Madam Speaker, Bill C-207, introduced by the member for Wanuskewin, says much about health and some of the realities facing health care practitioners.
At first blush, one might think that this is a matter for the Minister of Health, but there is much more to the bill than that.
The bill also refers to the justice field and must also take into consideration the context of federal-provincial relations. In the many debates on this topic, it is often forgotten that the federal government, the provinces and the territories have a long tradition of working very closing together when it comes to the health care sector.
For example, there is the social union agreement signed at least one year ago by the federal government, nine provinces and three territories. This agreement is one of the very important results of this co-operation. And, as it says in the preamble to the framework agreement:
The following agreement is based upon a mutual respect between orders of government and a willingness to work more closely together to meet the needs of Canadians.
It is critical for the federal government to acknowledge that the regulation of health care professions and the development of employment standards for health care professions are areas of provincial and territorial jurisdiction. Why is this important as far as Bill C-207 is concerned? This bill deals with education and employment standards in health care. By law and according to the federal-provincial-territorial framework, these are areas of provincial and territorial responsibility. It therefore follows that to attempt to trump provincial and territorial jurisdiction through the creative use of the criminal code runs against all legal and policy protocols in health.
The purpose of Bill C-207 is to amend the criminal code in order to provide better protection to health care practitioners against any reprisals resulting from their decision not to perform certain medical procedures for religious or ethical reasons.
The bill proposes that the following three situations be considered offences: an employer who refuses to employ a health care practitioner and dismisses him for religious or ethical reasons; a health care educator who refuses to admit such a person to courses in a field of health care; and an officer of a professional association who takes similar action.
I would like to point out that Health Canada does not have a mandate to intervene in any case that is exclusively provincial or territorial. Health professionals are subject to private provincial or territorial legislation which has been passed to enable them to self-regulate the delivery of their professional services.
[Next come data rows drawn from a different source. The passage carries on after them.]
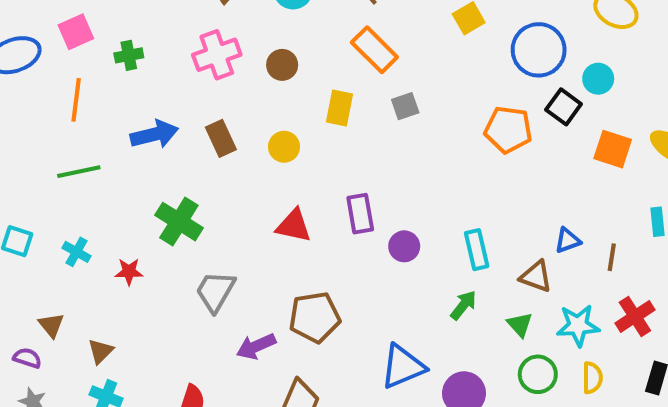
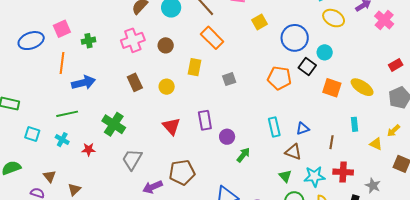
gray square: (405, 106) -> (229, 79), moved
blue arrow: (154, 134) -> (83, 83), moved
green line: (79, 172) -> (67, 114), moved
red triangle: (294, 226) -> (171, 126), turned 36
blue triangle: (568, 241) -> (303, 129), moved
cyan rectangle: (477, 250) -> (274, 127), moved
green arrow: (463, 305) -> (243, 155), moved
red cross: (635, 317) -> (343, 172), turned 36

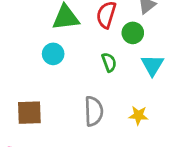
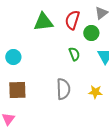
cyan circle: (53, 54) -> (13, 57), moved

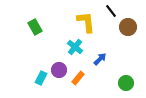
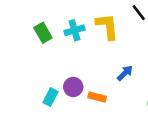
cyan cross: (75, 47) -> (74, 30), moved, turned 35
orange rectangle: (78, 78) -> (97, 97), turned 64

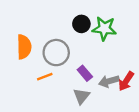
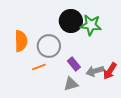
black circle: (81, 24) -> (71, 21), size x1.5
gray triangle: (81, 96) -> (71, 84), turned 35

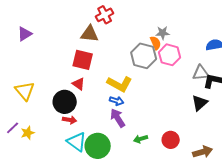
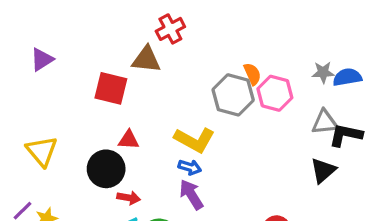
gray star: (163, 33) -> (323, 72), moved
red square: (83, 60) -> (111, 88), moved
red triangle: (79, 84) -> (129, 140), turned -32
red arrow: (70, 120) -> (129, 198), moved

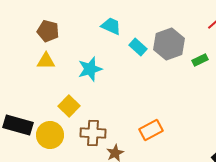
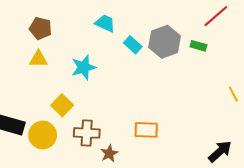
green rectangle: (200, 60) -> (198, 46), moved, turned 42
orange rectangle: (151, 130) -> (146, 130), turned 30

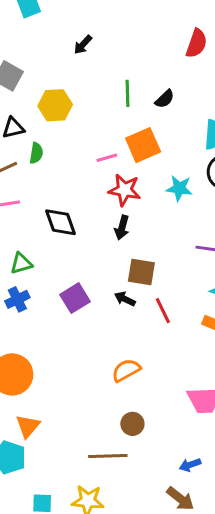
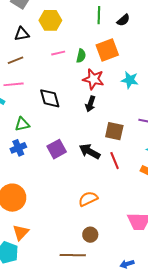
green semicircle: (36, 153) -> (81, 56), moved
pink line: (107, 158) -> (58, 53), moved
brown square: (141, 272) -> (114, 131), moved
black arrow: (125, 299) -> (90, 151), size x1.5

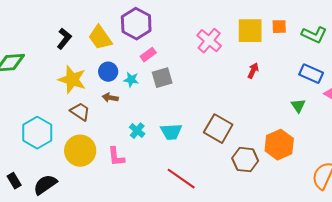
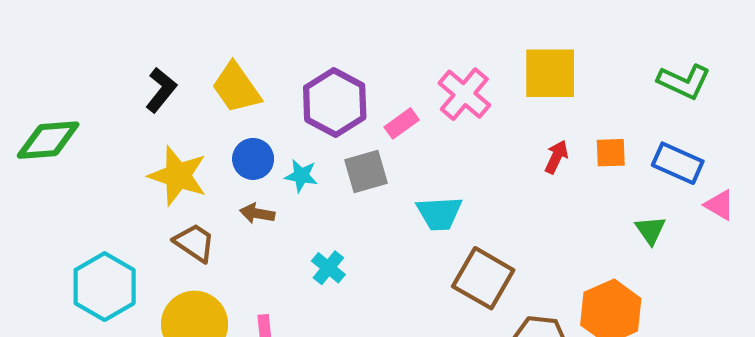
purple hexagon: (136, 24) -> (335, 102), moved
orange square: (279, 27) -> (611, 153), moved
pink rectangle: (148, 55) -> (402, 123), moved
cyan cross: (137, 131) -> (328, 268), moved
cyan trapezoid: (171, 132) -> (439, 213), moved

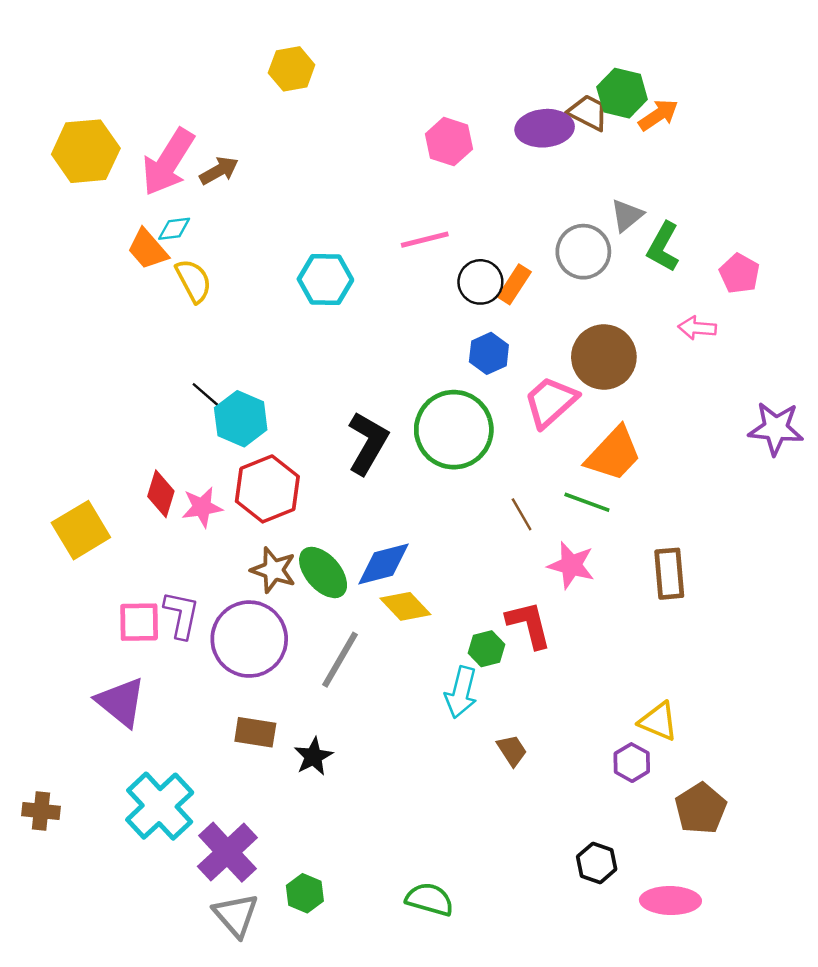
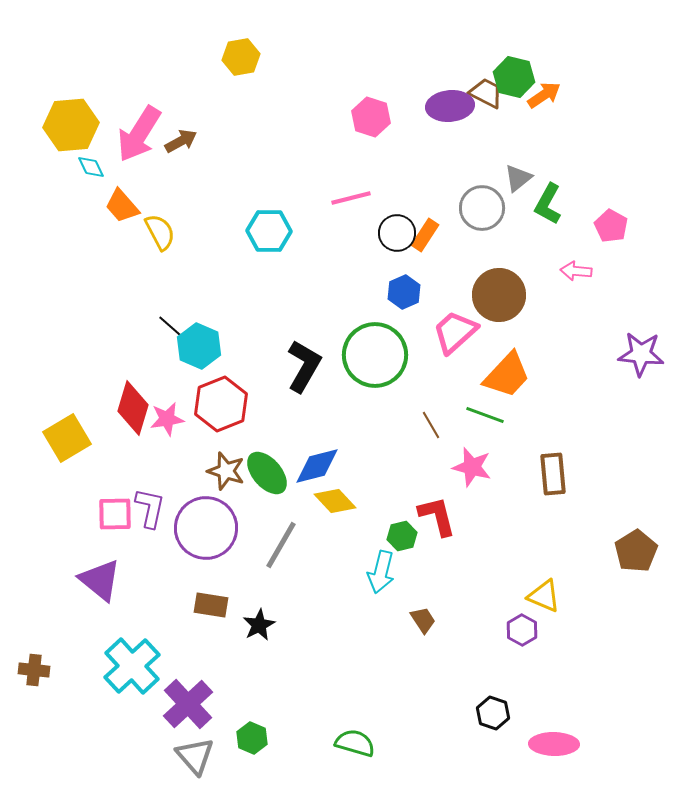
cyan diamond: (174, 229) -> (91, 167), moved, turned 72
red diamond: (161, 494) -> (133, 408), size x1.4
brown pentagon: (701, 809) -> (636, 551), moved

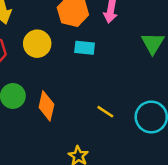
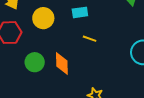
yellow line: (105, 112) -> (90, 39), moved

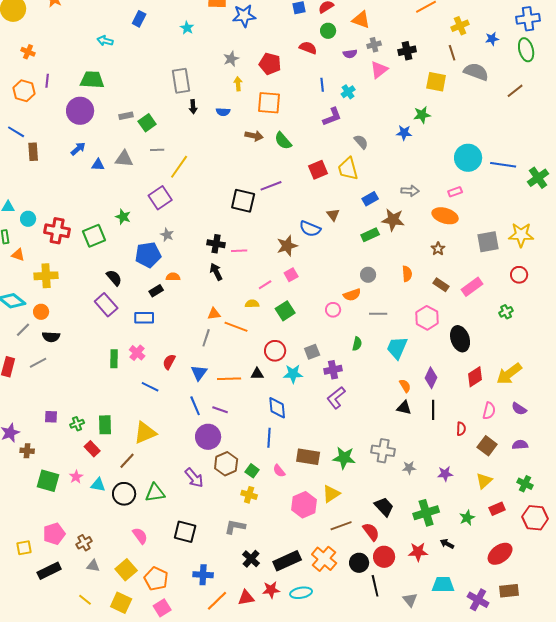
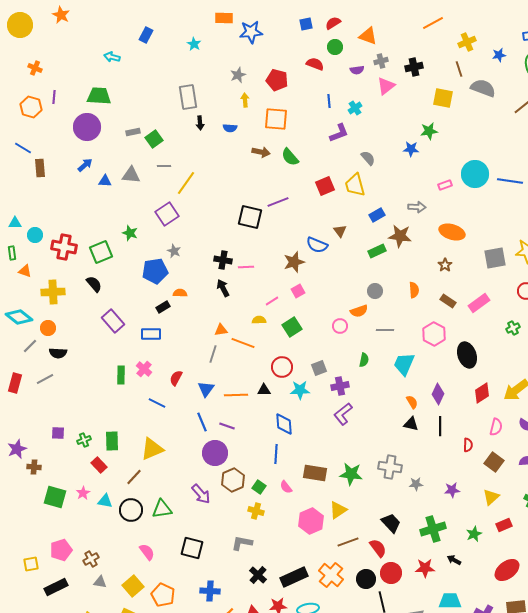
pink rectangle: (455, 192) -> (445, 185), moved
black semicircle: (114, 278) -> (94, 284), moved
Moreover, the majority of these professionals are required to adhere to a code of ethics adapted to their profession. Such matters do not fall under Health Canada's jurisdiction, or that of the federal government.
The objective of the Canada Health Act is not to direct or control professionals, their employers or those training them, but to ensure that the Canadian public has reasonable access to insured and medically required services.
In addition to the provincial laws, each administration is protected by provincial and territorial human rights legislation, which not only constitutes a dissuasive element with respect to discrimination or reprisals, but also represents a suitable way of handling the type of violation we are talking about.
A further consideration that is important when reviewing Bill C-207 is the appropriate application of the criminal code. The criminal code is the ultimate statement of our fundamental values expressed as prohibitions.
In general, therefore, it ought to be used as a last resort, not the first one, when legal sanctions affecting the health field are involved. There are other legislative vehicles at both levels of jurisdiction that are appropriate for lesser offences.
Even when there is clearly a serious offence involved, the federal government has tended to use the criminal law power expressed in health legislation in preference to the criminal code for health matters.
Even if the contents of Bill C-207 were to fall within federal jurisdiction, which they do not, the criminal code would not be a suitable legal vehicle for regulating the performance or not of work related tasks on a day to day basis.
To conclude, I would strongly encourage all those with an interest in the issues raised by Bill C-207 to make a serious study of these issues in relation to compliance with the established jurisdictions over these matters. It will then be seen that the criminal code is not suitable to the issues raised, in particular the ones raised by Bill C-207.
A debate is also required on the ethics of health care delivery, which might yield some pertinent legal elements. Such a debate, however, would also have to take into consideration and respect areas of provincial jurisdiction, provincial legislation, and federal-provincial agreements in this area.
In closing, while the hon. member's bill does indeed deal with an important and sensitive matter, it remains an issue that falls outside the jurisdiction of Health Canada and the federal government.